I might be starting framing pretty soon and it’s bringing up question of my own. It’s a shelf layout, kind of like around-the-room except it’s not going to be room sized (I’ll grow into it [;)]), no more than 18 inches deep so I planned on attaching it right to the wall with good metal shelf L brackets right into the wall studs. First question is the framing itself. I’ve asked the difference between L girder and open grid so I know what each one is, but then looking back at MR issues looking at the articles for the Waterburry extension for idea’s it looked like Dave made a lower frame of L-girder and then attached his plywood to a frame that went on the L-girder frame. Could the frame just be made with perimiter L-girder and the plywood attached right to that? Which type would be the lightest. Not sure if I’m going to put everything right on the plywood or on foam board yet though.

I forgot what the second question was[banghead] so I will have to get back to everyone.

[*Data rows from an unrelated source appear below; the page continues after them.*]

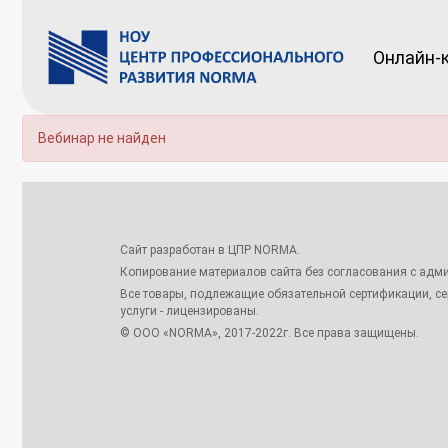
Онлайн-
Вебинар не найден
Сайт разработан в ЦПР NORMA.
Копирование материалов сайта без согласования с адми
Все товары, подлежащие обязательной сертификации, с
услуги - лицензированы.
© ООО «NORMA», 2017-2022г. Все права защищены.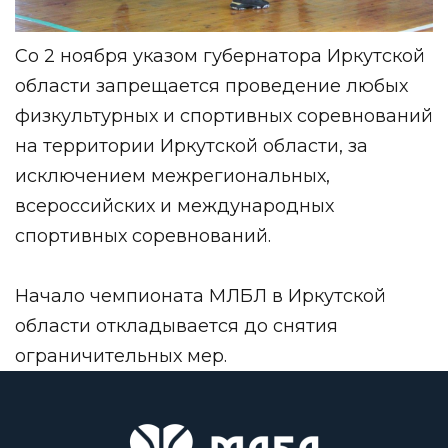
Со 2 ноября указом губернатора Иркутской
области запрещается проведение любых
физкультурных и спортивных соревнований
на территории Иркутской области, за
исключением межрегиональных,
всероссийских и международных
спортивных соревнований.
Начало чемпионата МЛБЛ в Иркутской
области откладывается до снятия
ограничительных мер.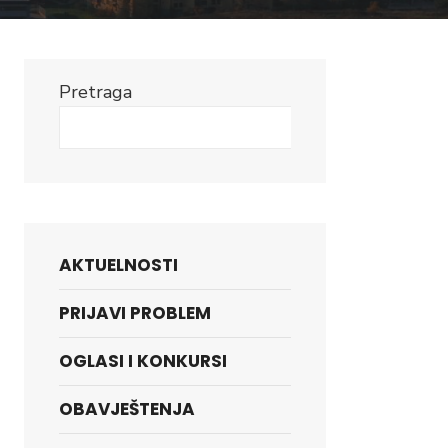
Pretraga
Search
AKTUELNOSTI
PRIJAVI PROBLEM
OGLASI I KONKURSI
OBAVJEŠTENJA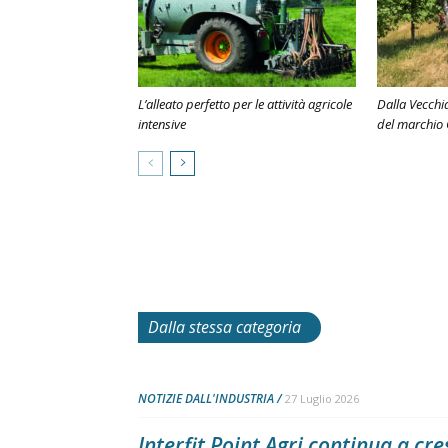
L’alleato perfetto per le attività agricole
Dalla Vecchia
intensive
del marchio
Dalla stessa categoria
NOTIZIE DALL'INDUSTRIA
27 Luglio 2026
Interfit Point Agri continua a cre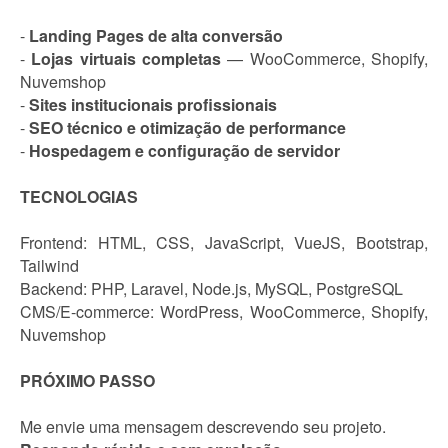
-
Landing Pages de alta conversão
-
Lojas virtuais completas
— WooCommerce, Shopify,
Nuvemshop
-
Sites institucionais profissionais
-
SEO técnico e otimização de performance
-
Hospedagem e configuração de servidor
TECNOLOGIAS
Frontend: HTML, CSS, JavaScript, VueJS, Bootstrap,
Tailwind
Backend: PHP, Laravel, Node.js, MySQL, PostgreSQL
CMS/E-commerce: WordPress, WooCommerce, Shopify,
Nuvemshop
PRÓXIMO PASSO
Me envie uma mensagem descrevendo seu projeto.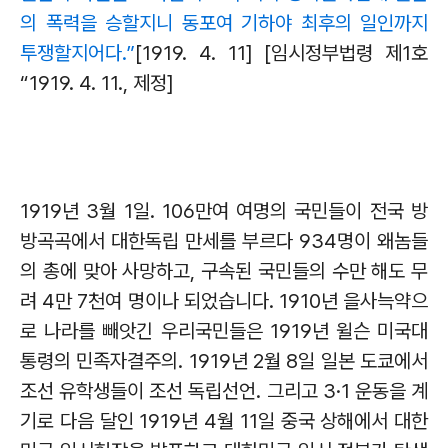
의 폭력을 승할지니 동포여 기하야 최후의 일인까지
투쟁할지어다
.”
[1919. 4. 11] [
임시정부법령 제
1
호
“1919. 4. 11.,
제정
]
1919
년
3
월
1
일
. 106
만여 여명의 국민들이 전국 방
방곡곡에서 대한독립 만세를 부르다
934
명이 왜놈들
의 총에 맞아 사망하고
,
구속된 국민들의 수만 해도 무
려
4
만
7
천여 명이나 되었습니다
. 1910
년 을사늑약으
로 나라를 빼앗긴 우리국민들은
1919
년 윌슨 미국대
통령의 민족자결주의
. 1919
년
2
월
8
일 일본 도쿄에서
조선 유학생들이 조선 독립선언
.
그리고
3·1
운동을 계
기로 다음 달인
1919
년
4
월
11
일 중국 상해에서 대한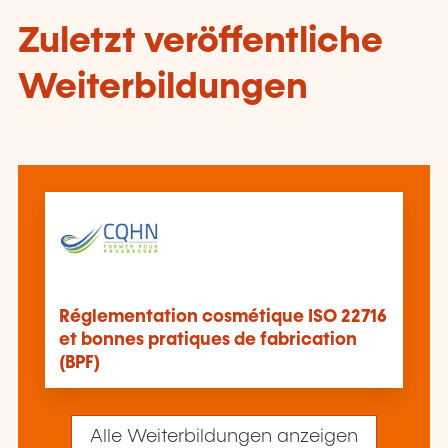
Zuletzt veröffentliche
Weiterbildungen
Réglementation cosmétique ISO 22716
et bonnes pratiques de fabrication
(BPF)
Alle Weiterbildungen anzeigen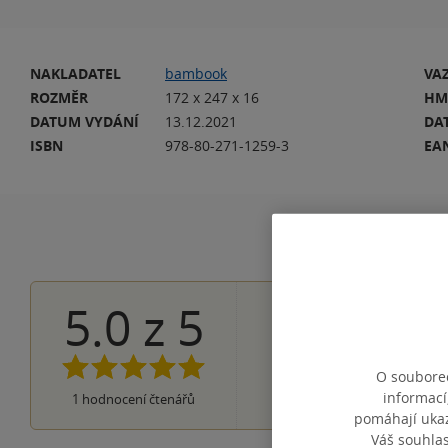
NAKLADATEL
bambook
VA
ROZMĚR
172 x 247 x 16
HM
DATUM VYDÁNÍ
13.12.2021
DA
ISBN
978-80-271-1259-3
EA
5.0
z
5
1×
5 hvězdiček
0×
4 hvězdičky
0×
3 hvězdičky
O souborec
0×
2 hvězdičky
0×
informací
1
hodnocení čtenářů
1 hvezdička
pomáhají ukazo
Váš souhla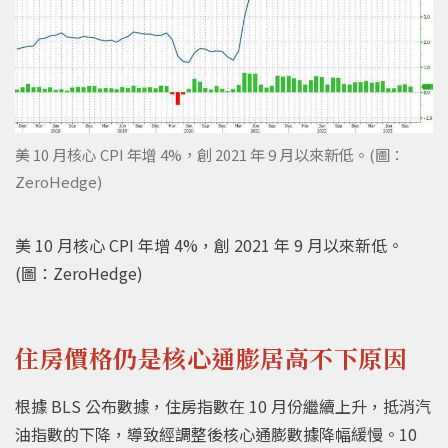
美 10 月核心 CPI 年增 4%，創 2021 年 9 月以來新低。(圖：
ZeroHedge)
美 10 月核心 CPI 年增 4%，創 2021 年 9 月以來新低。
(圖：ZeroHedge)
住房價格仍是核心通膨居高不下原因
根據 BLS 公布數據，住房指數在 10 月份繼續上升，抵消汽
油指數的下降，導致經調整後核心通膨數據降幅緩慢。10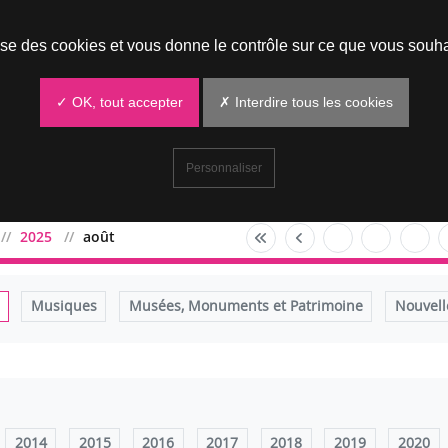
Prendre un rendez-vous
lise des cookies et vous donne le contrôle sur ce que vous souha
✓ OK, tout accepter
✗ Interdire tous les cookies
Personnaliser
2025
août
Musiques
Musées, Monuments et Patrimoine
Nouvell
2014
2015
2016
2017
2018
2019
2020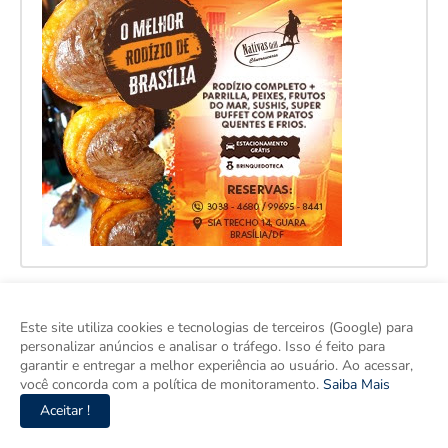
Este site utiliza cookies e tecnologias de terceiros (Google) para
personalizar anúncios e analisar o tráfego. Isso é feito para
garantir e entregar a melhor experiência ao usuário. Ao acessar,
você concorda com a política de monitoramento.
Saiba Mais
Aceitar !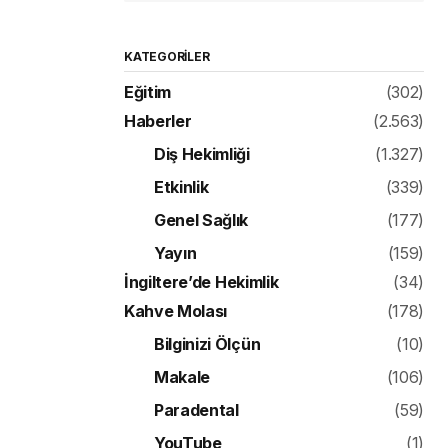
KATEGORILER
Eğitim
(302)
Haberler
(2.563)
Diş Hekimliği
(1.327)
Etkinlik
(339)
Genel Sağlık
(177)
Yayın
(159)
İngiltere’de Hekimlik
(34)
Kahve Molası
(178)
Bilginizi Ölçün
(10)
Makale
(106)
Paradental
(59)
YouTube
(1)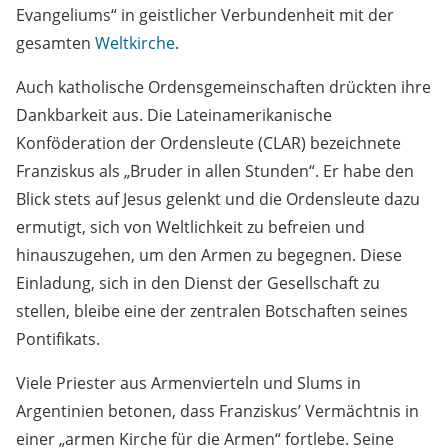
Evangeliums“ in geistlicher Verbundenheit mit der
gesamten
Weltkirche
.
Auch katholische Ordensgemeinschaften drückten ihre
Dankbarkeit aus. Die Lateinamerikanische
Konföderation der Ordensleute (CLAR) bezeichnete
Franziskus als „Bruder in allen Stunden“. Er habe den
Blick stets auf Jesus gelenkt und die Ordensleute dazu
ermutigt, sich von Weltlichkeit zu befreien und
hinauszugehen, um den Armen zu begegnen. Diese
Einladung, sich in den Dienst der Gesellschaft zu
stellen, bleibe eine der zentralen Botschaften seines
Pontifikats.
Viele Priester aus Armenvierteln und Slums in
Argentinien betonen, dass Franziskus’ Vermächtnis in
einer „armen Kirche für die Armen“ fortlebe. Seine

I did something like that last year. A narrow around the walls layout completely supported by L brackets screwed to studs. I made up sections with 3/8 inch plywood and 1 * 4 pine frames around the edge of the plywood. Then I laid 2" blue foam on top of the plywood. Works, is strong enough for trains, although not strong enough to stand on. I ran a 3/8 inch dado down the inside of the 14 framing material to accept the plywood, then glued and nailed the frame to the plywood edge. The plywood stiffens the 14 just like an L-girder would. The plywood gives me a solid underside of the layout to attach switch machines, wire looms, power packs, and other stuff too. The width of my layout varies from 2 feet to 6 inches. I finished the frames with a couple of coats of oil based paint, sand between coats, and it looks quite acceptable. I bought an electronic stud finder at Wal Mart ($18) which worked well.